Runway has shouldered apart Midjourney and Steady Diffusion, introducing the primary clips of text-to-video AI artwork that the corporate says is totally generated by a textual content immediate.
The corporate mentioned that it’s providing a waitlist to hitch what it calls “Gen 2” of text-to-video AI, after providing an analogous waitlist for its first, easier text-to-video instruments that use a real-world scene as a mannequin.
When AI artwork emerged final 12 months, it used a text-to-image mannequin. A consumer would enter a textual content immediate describing the scene, and the software would try to create a picture utilizing what it knew of real-world “seeds,” creative types and so forth. Providers like Midjourney carry out these duties on a cloud server, whereas Steady Diffusion and Steady Horde benefit from related AI fashions working on house PCs.
Textual content-to-video, nonetheless, is the subsequent step. There are numerous methods of engaging in this: Pollinations.ai has accrued just a few fashions which you’ll be able to check out, certainly one of which merely takes just a few associated scenes and constructs an animation stringing them collectively.

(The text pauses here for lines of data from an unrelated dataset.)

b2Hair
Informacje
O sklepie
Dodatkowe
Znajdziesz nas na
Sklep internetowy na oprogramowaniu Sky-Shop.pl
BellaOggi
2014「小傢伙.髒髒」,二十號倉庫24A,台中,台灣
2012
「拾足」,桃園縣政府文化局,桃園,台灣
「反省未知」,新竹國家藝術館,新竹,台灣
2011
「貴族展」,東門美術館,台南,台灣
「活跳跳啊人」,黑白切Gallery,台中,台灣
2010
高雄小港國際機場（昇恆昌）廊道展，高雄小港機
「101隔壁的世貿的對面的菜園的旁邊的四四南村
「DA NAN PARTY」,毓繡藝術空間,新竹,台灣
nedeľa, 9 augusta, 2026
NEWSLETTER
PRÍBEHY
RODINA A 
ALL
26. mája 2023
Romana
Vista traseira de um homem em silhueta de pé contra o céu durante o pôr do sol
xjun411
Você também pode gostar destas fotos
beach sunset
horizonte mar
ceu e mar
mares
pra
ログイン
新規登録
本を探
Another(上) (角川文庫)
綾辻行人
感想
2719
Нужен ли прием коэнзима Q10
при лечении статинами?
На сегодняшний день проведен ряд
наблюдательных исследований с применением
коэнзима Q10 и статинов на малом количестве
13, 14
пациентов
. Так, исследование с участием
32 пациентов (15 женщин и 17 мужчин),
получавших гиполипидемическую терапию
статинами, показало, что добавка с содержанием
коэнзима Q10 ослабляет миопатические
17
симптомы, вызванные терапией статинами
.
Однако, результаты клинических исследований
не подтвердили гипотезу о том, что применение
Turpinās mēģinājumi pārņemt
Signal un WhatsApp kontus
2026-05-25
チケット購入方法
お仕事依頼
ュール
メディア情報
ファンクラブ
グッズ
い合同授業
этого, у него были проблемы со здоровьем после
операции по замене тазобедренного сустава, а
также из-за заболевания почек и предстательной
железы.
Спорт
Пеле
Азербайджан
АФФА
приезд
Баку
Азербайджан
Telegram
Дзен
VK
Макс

One other merely creates a 3D mannequin of a picture and means that you can zoom round.
Runway takes a distinct strategy. The corporate already affords AI-powered video instruments: inpainting to take away objects from a video (versus a picture), AI-powered bokeh, transcripts and subtitles, and extra. The primary technology of its text-to-video instruments allowed you to assemble a real-world scene, then use it as a mannequin to overlay a text-generated video on prime of it. That is usually completed as a picture, the place you would take a photograph of a Golden Retriever and use AI to remodel the picture into a photograph of a Doberman, for instance.

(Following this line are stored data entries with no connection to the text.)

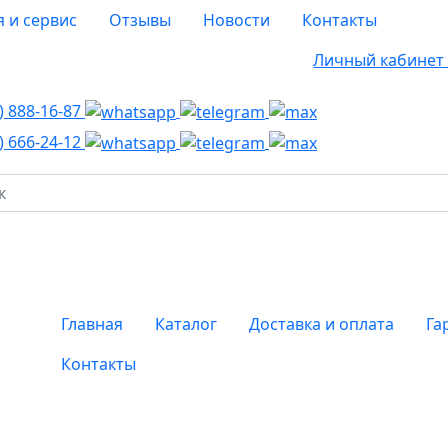
я и сервис
Отзывы
Новости
Контакты
Личный кабине
8)
888-16-87
8)
666-24-12
Главная
Каталог
Доставка и оплата
Га
Контакты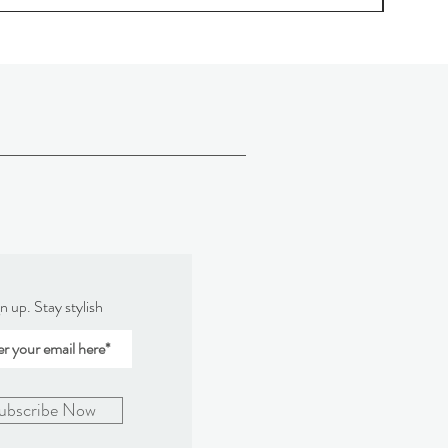
n up. Stay stylish
ubscribe Now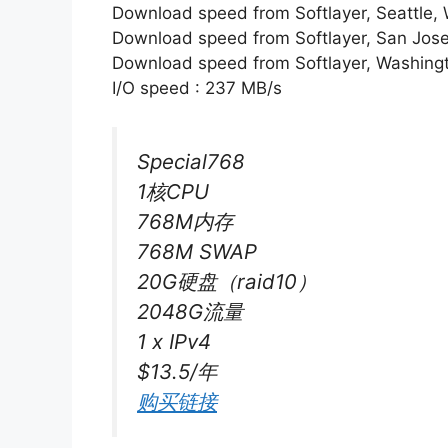
Download speed from Softlayer, Seattle,
Download speed from Softlayer, San Jose
Download speed from Softlayer, Washing
I/O speed : 237 MB/s
Special768
1核CPU
768M内存
768M SWAP
20G硬盘（raid10）
2048G流量
1 x IPv4
$13.5/年
购买链接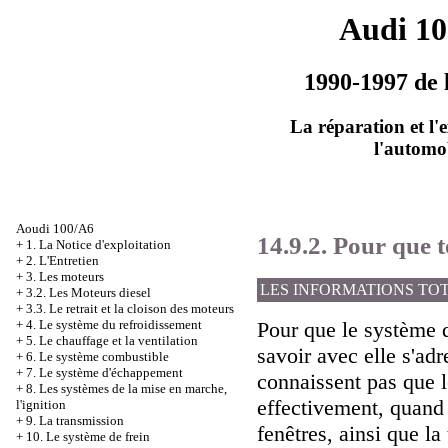
Audi 1
1990-1997 de 
La réparation et l'
l'automo
Aoudi 100/A6
14.9.2. Pour que t
+
1. La Notice d'exploitation
+
2. L'Entretien
+
3. Les moteurs
LES INFORMATIONS TO
+
3.2. Les Moteurs diesel
+
3.3. Le retrait et la cloison des moteurs
+
4. Le système du refroidissement
Pour que le système d
+
5. Le chauffage et la ventilation
savoir avec elle s'ad
+
6. Le système combustible
+
7. Le système d'échappement
connaissent pas que l
+
8. Les systèmes de la mise en marche,
effectivement, quand 
l'ignition
+
9. La transmission
fenêtres, ainsi que la
+
10. Le système de frein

That was Gen 1. Runway’s Gen 2, as the corporate tweeted, can use current photographs or movies as a base. However the know-how also can fully auto-generate a brief video clip from a textual content immediate and nothing extra.
As Runway’s tweet signifies, the clips are each brief (only a few seconds at most), awfully grainy, and suffers from a low body charge. It’s not clear when Runway will launch the mannequin for early entry or common entry, both. However the examples on the Runway Gen 2 web page do present all kinds of video prompts: pure text-to-video AI, textual content+picture to video, and so forth. It seems that the extra enter you give the mannequin, the higher your luck. Making use of a video “overlay” over an current object or scene appeared to supply the smoothest video and highest decision.

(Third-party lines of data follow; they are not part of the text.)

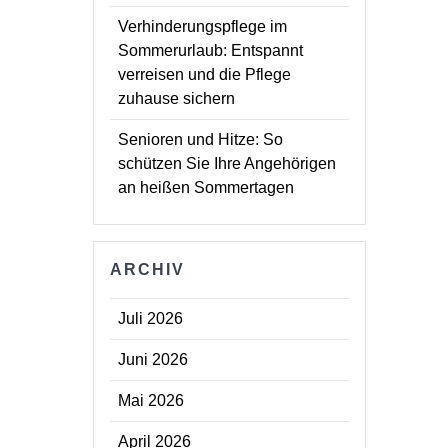
Verhinderungspflege im
Sommerurlaub: Entspannt
verreisen und die Pflege
zuhause sichern
Senioren und Hitze: So
schützen Sie Ihre Angehörigen
an heißen Sommertagen
ARCHIV
Juli 2026
Juni 2026
Mai 2026
April 2026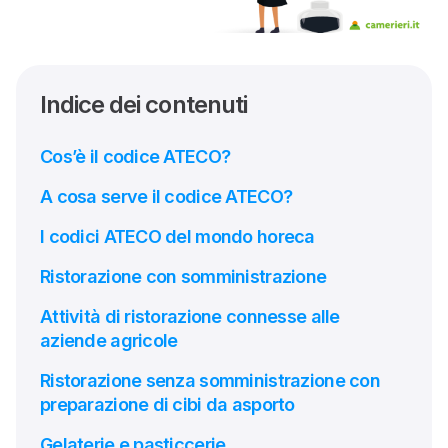
Indice dei contenuti
Cos’è il codice ATECO?
A cosa serve il codice ATECO?
I codici ATECO del mondo horeca
Ristorazione con somministrazione
Attività di ristorazione connesse alle
aziende agricole
Ristorazione senza somministrazione con
preparazione di cibi da asporto
Gelaterie e pasticcerie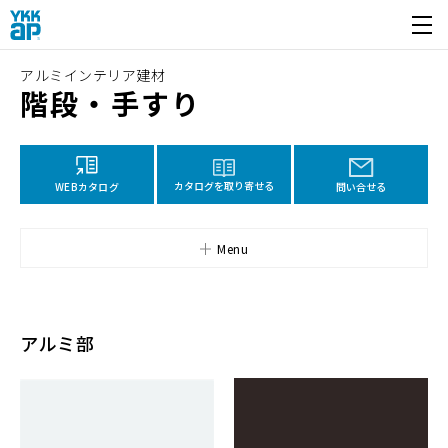
開く
アルミインテリア建材
階段・手すり
カタログを取り寄せる
WEBカタログ
問い合せる
Menu
アルミ部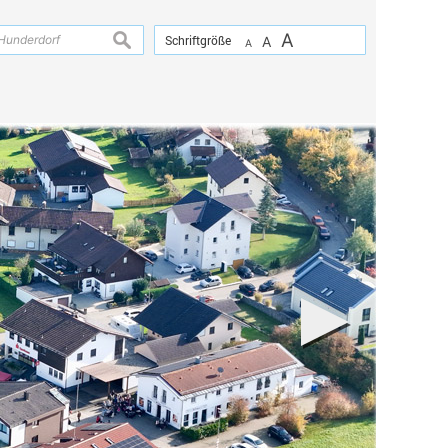
A
suchen
Schriftgröße
A
A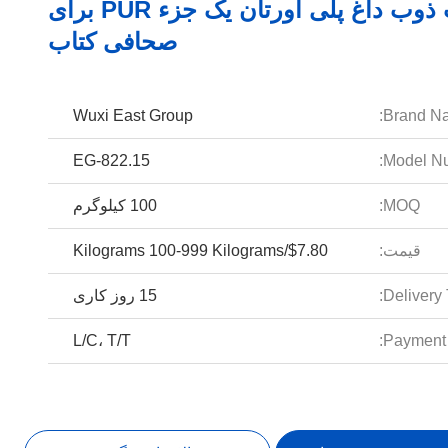
چسب ذوب داغ پلی اورتان یک جزء PUR برای
صحافی کتاب
Wuxi East Group
Brand N
EG-822.15
Model Nu
MOQ:
100 کیلوگرم
قیمت:
$7.80/Kilograms 100-999 Kilograms
Delivery 
15 روز کاری
L/C، T/T
Payment 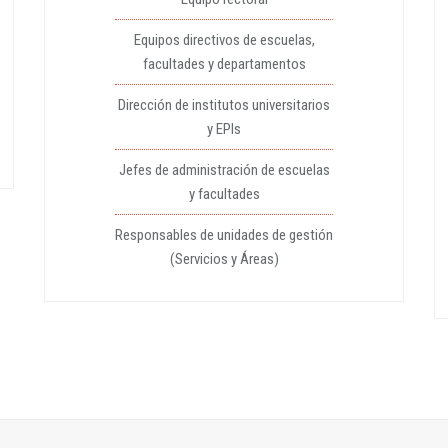
Equipos directivos de escuelas,
facultades y departamentos
Dirección de institutos universitarios
y EPIs
Jefes de administración de escuelas
y facultades
Responsables de unidades de gestión
(Servicios y Áreas)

Runway already affords a $12/mo “Customary” plan that permits for limitless video initiatives. However sure instruments, comparable to really coaching your personal portrait or animal generator, require an extra $10 payment. It’s unclear what Runway will cost for its new mannequin.
What Runway does show, nonetheless, is that in just a few brief months, we’ve moved from text-to-image AI artwork into text-to-video AI artwork… and all we will do is shake our heads in amazement.